Le quattro mostre annunciano una rinnovata visione artistica del Groninger Museum, una visione che si ricollega alla sua eredità postmoderna pionieristica adottando un approccio collettivo, sperimentale e interdisciplinare e confrontandosi con le questioni contemporanee della collaborazione, dell’identità e del futuro che immaginiamo e creiamo insieme. La direttrice artistica Roos Gortzak spiega: «Il Groninger Museum è nato da un’idea radicale: che una città nel Nord dei Paesi Bassi potesse porre il pensiero contemporaneo al centro della propria identità. Quella convinzione non ha mai abbandonato questo edificio e quello che stiamo facendo ora è tornare a essa, con pieno impegno. Crediamo che la vasta e variegata collezione del museo vista attraverso la lente dell’arte contemporanea possa dare delle risposposte alle questioni urgenti del nostro tempo.
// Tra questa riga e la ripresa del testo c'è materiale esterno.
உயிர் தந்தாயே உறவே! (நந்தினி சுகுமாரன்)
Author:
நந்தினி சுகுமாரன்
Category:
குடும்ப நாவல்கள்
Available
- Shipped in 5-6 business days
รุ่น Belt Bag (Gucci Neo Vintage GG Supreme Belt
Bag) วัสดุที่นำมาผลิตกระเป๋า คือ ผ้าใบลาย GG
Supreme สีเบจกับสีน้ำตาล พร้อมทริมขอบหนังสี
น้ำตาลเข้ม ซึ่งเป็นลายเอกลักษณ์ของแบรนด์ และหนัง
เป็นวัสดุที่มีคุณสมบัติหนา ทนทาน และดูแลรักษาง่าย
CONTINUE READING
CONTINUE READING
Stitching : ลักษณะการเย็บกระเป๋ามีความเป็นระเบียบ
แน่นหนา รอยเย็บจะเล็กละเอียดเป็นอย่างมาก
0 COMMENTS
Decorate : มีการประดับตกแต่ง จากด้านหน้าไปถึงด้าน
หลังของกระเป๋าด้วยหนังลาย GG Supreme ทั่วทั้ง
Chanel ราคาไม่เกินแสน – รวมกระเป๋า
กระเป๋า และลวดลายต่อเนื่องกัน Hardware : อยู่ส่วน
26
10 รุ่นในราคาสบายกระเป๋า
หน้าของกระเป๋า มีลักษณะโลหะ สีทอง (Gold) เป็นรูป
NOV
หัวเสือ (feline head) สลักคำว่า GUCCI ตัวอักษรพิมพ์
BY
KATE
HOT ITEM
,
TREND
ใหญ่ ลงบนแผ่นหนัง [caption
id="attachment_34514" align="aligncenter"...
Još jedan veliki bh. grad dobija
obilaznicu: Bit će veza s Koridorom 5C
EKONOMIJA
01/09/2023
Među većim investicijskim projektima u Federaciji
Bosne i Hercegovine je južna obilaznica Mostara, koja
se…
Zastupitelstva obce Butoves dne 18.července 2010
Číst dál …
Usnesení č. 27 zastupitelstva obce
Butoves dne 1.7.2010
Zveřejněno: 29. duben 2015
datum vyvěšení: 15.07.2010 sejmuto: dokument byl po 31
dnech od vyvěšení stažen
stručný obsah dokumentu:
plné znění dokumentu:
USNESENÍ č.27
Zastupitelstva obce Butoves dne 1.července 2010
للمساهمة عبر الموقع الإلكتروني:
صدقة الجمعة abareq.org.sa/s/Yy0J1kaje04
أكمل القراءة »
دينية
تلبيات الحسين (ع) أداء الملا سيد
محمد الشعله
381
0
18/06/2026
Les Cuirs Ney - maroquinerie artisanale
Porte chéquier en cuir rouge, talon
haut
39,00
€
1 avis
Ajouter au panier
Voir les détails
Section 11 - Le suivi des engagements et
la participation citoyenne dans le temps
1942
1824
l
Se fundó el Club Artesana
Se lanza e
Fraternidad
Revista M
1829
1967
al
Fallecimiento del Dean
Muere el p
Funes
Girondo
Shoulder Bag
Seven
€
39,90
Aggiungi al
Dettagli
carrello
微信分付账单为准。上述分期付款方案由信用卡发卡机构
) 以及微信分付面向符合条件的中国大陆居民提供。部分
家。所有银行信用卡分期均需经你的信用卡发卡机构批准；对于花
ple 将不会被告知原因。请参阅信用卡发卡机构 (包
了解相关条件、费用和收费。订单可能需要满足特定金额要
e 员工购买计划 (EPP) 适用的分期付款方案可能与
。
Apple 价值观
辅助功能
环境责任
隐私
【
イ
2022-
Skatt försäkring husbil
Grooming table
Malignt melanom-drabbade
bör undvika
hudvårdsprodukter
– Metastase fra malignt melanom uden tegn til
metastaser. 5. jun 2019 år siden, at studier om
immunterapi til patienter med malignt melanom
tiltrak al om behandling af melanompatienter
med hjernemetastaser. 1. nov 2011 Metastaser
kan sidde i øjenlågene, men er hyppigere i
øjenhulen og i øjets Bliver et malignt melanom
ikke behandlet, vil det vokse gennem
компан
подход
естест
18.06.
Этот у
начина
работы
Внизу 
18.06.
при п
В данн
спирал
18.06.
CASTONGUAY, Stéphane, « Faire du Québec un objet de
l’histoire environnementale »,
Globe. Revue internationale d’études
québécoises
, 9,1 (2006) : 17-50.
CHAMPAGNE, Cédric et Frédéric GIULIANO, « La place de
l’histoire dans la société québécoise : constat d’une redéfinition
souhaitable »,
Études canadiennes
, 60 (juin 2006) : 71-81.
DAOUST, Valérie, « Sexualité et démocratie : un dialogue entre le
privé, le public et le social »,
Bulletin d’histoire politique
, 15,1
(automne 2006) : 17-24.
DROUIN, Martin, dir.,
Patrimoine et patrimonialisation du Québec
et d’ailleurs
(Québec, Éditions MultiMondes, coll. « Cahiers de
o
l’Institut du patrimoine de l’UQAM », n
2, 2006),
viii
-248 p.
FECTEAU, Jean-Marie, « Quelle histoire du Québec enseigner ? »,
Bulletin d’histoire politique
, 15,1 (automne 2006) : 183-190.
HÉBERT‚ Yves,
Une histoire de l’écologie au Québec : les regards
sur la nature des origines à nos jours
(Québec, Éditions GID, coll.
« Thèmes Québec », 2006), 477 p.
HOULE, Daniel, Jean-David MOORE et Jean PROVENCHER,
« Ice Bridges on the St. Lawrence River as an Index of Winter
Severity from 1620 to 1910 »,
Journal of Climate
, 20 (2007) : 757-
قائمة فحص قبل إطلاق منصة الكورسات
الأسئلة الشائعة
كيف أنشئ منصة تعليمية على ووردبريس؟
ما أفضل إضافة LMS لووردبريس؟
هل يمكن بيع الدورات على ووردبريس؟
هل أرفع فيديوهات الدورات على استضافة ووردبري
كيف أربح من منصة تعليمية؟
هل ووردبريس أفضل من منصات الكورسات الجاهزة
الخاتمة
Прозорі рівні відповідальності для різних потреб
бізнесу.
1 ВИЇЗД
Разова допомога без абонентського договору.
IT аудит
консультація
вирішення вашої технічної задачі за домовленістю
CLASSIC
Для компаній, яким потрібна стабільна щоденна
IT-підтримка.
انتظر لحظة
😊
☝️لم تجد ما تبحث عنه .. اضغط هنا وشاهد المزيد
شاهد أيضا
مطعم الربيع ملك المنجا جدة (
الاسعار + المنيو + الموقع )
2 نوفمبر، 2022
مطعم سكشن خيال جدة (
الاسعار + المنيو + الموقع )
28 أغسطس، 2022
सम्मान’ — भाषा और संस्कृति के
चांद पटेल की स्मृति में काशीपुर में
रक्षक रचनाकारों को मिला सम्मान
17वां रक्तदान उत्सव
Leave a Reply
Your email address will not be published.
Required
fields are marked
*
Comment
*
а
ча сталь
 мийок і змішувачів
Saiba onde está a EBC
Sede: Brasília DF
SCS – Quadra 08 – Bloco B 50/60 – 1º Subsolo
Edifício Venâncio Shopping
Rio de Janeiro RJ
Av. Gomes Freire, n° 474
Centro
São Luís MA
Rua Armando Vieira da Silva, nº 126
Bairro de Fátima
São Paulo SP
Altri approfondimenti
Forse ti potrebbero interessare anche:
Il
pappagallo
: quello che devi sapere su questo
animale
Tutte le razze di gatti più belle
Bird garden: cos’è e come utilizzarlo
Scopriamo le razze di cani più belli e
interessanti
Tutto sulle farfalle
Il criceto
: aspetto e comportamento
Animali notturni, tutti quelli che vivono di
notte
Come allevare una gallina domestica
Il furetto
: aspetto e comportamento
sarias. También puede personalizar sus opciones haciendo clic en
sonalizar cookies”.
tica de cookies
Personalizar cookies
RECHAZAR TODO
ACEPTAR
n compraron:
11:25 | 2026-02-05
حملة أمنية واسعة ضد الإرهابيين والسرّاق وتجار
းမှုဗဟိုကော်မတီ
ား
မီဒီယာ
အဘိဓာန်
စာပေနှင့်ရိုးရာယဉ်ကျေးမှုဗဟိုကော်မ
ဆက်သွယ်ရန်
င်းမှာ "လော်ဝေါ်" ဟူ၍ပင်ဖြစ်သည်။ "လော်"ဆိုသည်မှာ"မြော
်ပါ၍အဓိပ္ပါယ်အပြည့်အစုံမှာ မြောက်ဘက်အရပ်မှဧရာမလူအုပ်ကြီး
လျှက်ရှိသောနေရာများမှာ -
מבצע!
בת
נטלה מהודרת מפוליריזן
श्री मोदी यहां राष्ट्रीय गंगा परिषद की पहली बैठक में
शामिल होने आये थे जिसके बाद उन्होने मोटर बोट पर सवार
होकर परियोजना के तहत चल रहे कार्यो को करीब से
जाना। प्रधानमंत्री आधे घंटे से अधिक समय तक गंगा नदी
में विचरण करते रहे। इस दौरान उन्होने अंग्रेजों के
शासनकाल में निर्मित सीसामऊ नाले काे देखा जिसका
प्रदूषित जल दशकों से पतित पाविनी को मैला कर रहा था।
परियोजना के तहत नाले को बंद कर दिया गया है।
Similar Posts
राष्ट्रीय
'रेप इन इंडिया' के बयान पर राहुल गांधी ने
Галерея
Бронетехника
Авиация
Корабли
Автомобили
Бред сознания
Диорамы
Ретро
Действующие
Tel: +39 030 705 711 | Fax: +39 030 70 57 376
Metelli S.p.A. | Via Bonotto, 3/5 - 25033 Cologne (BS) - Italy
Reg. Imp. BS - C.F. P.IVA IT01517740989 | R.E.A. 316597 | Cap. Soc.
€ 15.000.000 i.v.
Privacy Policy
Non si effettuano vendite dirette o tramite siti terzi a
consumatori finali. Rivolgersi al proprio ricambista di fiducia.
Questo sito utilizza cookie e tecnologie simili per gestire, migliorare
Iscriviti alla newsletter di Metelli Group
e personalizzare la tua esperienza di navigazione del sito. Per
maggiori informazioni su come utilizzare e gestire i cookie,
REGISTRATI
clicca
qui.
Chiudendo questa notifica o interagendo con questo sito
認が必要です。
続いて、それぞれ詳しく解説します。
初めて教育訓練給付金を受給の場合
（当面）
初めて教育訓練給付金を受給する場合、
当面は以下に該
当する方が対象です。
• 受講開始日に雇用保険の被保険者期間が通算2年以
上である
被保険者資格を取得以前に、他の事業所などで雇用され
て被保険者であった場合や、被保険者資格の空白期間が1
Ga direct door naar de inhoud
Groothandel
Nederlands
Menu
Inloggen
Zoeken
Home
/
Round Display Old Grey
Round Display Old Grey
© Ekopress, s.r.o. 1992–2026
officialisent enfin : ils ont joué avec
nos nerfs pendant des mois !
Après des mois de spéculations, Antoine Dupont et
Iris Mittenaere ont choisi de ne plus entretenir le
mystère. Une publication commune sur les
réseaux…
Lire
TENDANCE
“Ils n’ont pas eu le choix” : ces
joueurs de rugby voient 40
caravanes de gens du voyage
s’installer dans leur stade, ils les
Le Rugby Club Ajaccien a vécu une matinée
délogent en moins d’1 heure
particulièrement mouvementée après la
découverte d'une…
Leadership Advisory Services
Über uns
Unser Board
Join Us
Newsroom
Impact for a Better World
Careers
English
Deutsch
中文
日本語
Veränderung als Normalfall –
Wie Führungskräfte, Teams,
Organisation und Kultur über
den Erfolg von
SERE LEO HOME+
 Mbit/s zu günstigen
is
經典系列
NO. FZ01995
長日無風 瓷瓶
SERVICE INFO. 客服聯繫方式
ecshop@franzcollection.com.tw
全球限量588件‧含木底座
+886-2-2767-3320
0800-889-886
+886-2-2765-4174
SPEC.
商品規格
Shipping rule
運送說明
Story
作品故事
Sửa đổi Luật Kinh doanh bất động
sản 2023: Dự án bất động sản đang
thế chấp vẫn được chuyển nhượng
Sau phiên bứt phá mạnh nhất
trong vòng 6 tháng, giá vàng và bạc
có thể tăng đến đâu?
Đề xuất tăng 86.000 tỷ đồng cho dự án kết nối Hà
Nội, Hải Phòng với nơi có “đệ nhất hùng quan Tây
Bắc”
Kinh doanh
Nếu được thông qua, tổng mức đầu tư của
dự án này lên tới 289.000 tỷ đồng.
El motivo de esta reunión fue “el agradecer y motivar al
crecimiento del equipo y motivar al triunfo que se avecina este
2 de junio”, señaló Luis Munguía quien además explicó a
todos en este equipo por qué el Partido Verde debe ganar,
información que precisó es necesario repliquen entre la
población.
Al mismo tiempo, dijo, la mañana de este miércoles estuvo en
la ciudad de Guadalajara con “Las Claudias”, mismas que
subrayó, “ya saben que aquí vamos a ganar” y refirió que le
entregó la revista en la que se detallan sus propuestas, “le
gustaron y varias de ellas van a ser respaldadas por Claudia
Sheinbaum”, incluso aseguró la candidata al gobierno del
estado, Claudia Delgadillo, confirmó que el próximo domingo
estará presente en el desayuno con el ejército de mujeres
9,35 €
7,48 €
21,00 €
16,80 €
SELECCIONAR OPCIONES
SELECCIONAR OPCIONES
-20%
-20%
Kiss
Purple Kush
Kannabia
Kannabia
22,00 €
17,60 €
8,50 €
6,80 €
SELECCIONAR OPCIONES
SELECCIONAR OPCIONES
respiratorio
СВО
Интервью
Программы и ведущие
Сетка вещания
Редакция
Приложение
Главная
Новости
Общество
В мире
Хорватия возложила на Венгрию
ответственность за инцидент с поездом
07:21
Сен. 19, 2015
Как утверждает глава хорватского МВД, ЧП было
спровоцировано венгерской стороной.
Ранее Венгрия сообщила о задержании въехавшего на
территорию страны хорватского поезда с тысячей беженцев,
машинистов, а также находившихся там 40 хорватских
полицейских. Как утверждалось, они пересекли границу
Il Groninger Museum è come uno specchio davanti al mondo. Una delle cose più importanti che un museo possa offrire è la possibilità di riconoscere la propria identità a chi vive nel presente. Il programma che inaugureremo a settembre non è un nuovo inizio. È il portare avanti un’eredità inscindibile da questa città: l’audacia di osare, di collaborare e di pensare oltre l’ovvio. Sono sempre stato attratta da questo edificio, da ciò che rappresentava quando è stato concepito e da ciò che ancora oggi rappresenta per chiunque lo visiti o vi lavori. Un luogo progettato fin dall’inizio per essere un luogo di sperimentazione e collaborazione: è ciò che definisce il nostro museo e la nostra città. È semplicemente ciò che siamo».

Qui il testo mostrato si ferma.